Methods: Basal cortisol level and corticotropin stimulation test were performed within 24 hours in all patients. One group (20 patients) received standard therapy for sepsis and physiological-dose steroid therapy for 10 days; the other group (20 patients) received only standard therapy for sepsis. Basal cortisol level was measured on the 14th day in patients who recovered. The outcome of sepsis was compared.
Results: Only Sequential Organ Failure Assessment (SOFA) score was found related to mortality, independent from other factors in multivariate analysis. No significant difference was found between the changes in the percentage of SOFA scores of the steroid therapy group and the standard therapy group in survivors, nor between the groups in basal and peak cortisol levels, cortisol response to corticotropin test and mortality. The mortality rates among patients with occult adrenal insufficiencies were 40% in the steroid therapy group and 55.6% in the standard therapy group.

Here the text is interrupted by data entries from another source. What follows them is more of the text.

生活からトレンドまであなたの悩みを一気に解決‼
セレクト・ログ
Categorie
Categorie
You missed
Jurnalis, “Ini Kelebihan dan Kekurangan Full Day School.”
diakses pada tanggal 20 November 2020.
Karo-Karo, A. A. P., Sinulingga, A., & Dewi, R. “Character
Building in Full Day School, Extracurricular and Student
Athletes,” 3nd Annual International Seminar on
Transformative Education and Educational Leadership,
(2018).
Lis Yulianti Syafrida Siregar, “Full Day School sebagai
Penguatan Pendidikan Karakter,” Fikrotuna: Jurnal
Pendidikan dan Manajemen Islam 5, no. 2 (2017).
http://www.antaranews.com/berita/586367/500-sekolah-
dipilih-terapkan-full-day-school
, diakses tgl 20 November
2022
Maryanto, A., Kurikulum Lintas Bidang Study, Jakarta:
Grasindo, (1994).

Discussion: There was a trend towards a decrease in the mortality rates of the patients with sepsis who received physiological-dose steroid therapy. In the advancing process from sepsis to septic shock, adrenal insufficiency was not frequent as supposed. There was a trend (that did not reach significance) towards a decrease in the mortality rates of the patients with sepsis who received physiological-dose steroid therapy.